Assigned task:
Beginning at the line that holds "Abmessungen: Länge", restate each line exactly through the final line of the records. Include both of those lines.

Records drawn from a dataset:
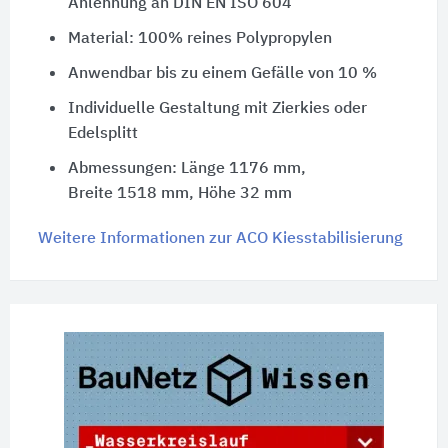
Anlehnung an
DIN EN ISO 604
Material:
100%
reines Polypropylen
Anwendbar bis zu einem Gefälle von
10 %
Individuelle Gestaltung mit Zierkies oder
Edelsplitt
Abmessungen: Länge
1176 mm,
Breite 1518 mm,
Höhe 32 mm
Weitere Informationen zur ACO Kiesstabilisierung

Solution to this problem:
Abmessungen: Länge
1176 mm,
Breite 1518 mm,
Höhe 32 mm
Weitere Informationen zur ACO Kiesstabilisierung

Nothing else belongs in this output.